The United States performs poorly in measures of longevity relative to its high-income peer nations. We build upon this well-documented finding by showing that the United States has a disproportionate number of deaths concentrated in early life for both males and females relative to 16 peer OECD nations. The higher level of mortality variation within the United States has the potential to create social, behavioral, and psychological uncertainty among its residents, especially disadvantaged subpopulations, thereby adversely impacting quality of life (see Aburto et al., 2020). For policy to improve mortality outcomes, decrease lifespan variability, and diminish inequalities by sex and across other sociodemographic groups, interventions in the United States should seek to:

  • prevent accidents in early life;
  • improve access and quality of pre- and post-natal care;
  • mitigate risk factors specific to male early life mortality;
  • reduce social and economic inequalities that are strongly related to American early life mortality by race/ethnicity, socioeconomic status, and family structure (Braudt et al. 2019; Fishman et al. 2020; Rogers et al. 2017; Rogers et al. 2020a).

Targeted interventions focused on males and on reducing social and economic inequalities in early life may also help to reduce life span inequalities by sex, socioeconomic status, and race/ethnicity. A clear and compassionate way to close the life expectancy and mortality variability gaps between the United States and other high-income countries would be for the United States to substantially reduce early life mortality, especially among its most vulnerable populations.

COVID-19 is undoubtedly raising age-specific mortality rates and reducing life expectancy in the United States; it is also exerting great strains on health infrastructure and the economy. With the possibility of rising mortality in the older segments of the population, a decreasing upper bound of the ICR may reduce mortality variability without improving the lower bound. It is essential that life expectancy and multiple measures of mortality variability continue to be monitored in the context of the global COVID-19 pandemic.


Aburto, J. M., Floridi, G., & Fegitz, E. (2020). On the (changing) relationship between life expectancy and lifespan inequality. N-IUSSP.

Avendano, M., & Kawachi, I. (2014). Why do Americans have shorter life expectancy and worse health than do people in other high-income countries? Annual Review of Public Health, 35: 307–325. doi:10.1146/annurev-publhealth-032013-182411.

Braudt, D.B., Lawrence, E.M., Tilstra, A.M., Rogers, R.G., & Hummer, R.A. (2019). Family socioeconomic status and early life mortality risk in the United States. Maternal and Child Health Journal, 23(10), 1382-1391.

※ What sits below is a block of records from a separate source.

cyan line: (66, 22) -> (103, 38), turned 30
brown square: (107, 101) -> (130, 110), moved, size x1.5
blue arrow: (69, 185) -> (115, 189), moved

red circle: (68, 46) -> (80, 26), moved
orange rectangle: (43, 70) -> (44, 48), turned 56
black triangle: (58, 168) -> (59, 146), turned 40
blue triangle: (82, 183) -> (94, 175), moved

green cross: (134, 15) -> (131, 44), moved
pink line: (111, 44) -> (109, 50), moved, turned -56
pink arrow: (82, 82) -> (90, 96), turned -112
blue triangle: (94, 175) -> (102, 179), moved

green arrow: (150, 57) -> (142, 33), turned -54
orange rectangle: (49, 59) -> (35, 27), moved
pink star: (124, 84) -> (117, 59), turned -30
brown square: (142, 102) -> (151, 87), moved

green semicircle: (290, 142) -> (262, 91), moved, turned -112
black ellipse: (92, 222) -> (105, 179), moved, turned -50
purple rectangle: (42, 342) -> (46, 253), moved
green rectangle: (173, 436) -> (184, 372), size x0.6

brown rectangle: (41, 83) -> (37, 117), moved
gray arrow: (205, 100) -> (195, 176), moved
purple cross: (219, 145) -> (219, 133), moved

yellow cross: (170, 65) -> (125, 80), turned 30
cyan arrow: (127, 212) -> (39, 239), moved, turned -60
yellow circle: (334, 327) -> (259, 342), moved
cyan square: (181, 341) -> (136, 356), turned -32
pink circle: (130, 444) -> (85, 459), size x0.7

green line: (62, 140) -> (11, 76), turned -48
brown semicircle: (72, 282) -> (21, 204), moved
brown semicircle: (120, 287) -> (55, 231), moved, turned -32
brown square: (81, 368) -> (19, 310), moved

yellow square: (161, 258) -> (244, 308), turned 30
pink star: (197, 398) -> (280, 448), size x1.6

Fishman, S.H., Hummer, R.A., Powers, D.A., Sierra, G., Hargrove, T.W., & Rogers, R.G. (2020). Race/Ethnicity, maternal educational attainment, and infant mortality in the United States. Biodemography and Social Biology (forthcoming).

Rogers, R.G., Hummer, R.A., Tilstra, A.M., Lawrence, E.M., & Mollborn, S. (2020a). Family structure and early life mortality in the United States. Journal of Marriage and the Family, 82(4), 1159-1177.

Rogers, R. G., Hummer, R. A., Vinneau, J. M., & Lawrence, E. M. (2020b). Greater mortality variability in the United States in comparison with peer countries. Demographic Research, 42(36), 1039-1056. doi: 10.4054/DemRes.2020.42.36

Rogers, R.G., Lawrence, E., Hummer, R.A., & Tilstra, A. (2017). Racial/Ethnic differences in early life mortality in the United States. Biodemography and Social Biology, 63(3), 189-205.

van Raalte, A. A., Sasson, I., & Martikainen, P. (2018). The case for monitoring lifespan inequality. Science, 362(6418): 1002–1004. doi:10.1126/science.aau5811.

Wilmoth, J. R., & Horiuchi, S. (1999). Rectangularization revisited: Variability of age at death within human populations. Demography, 36(4): 475–495. doi:10.2307/2648085.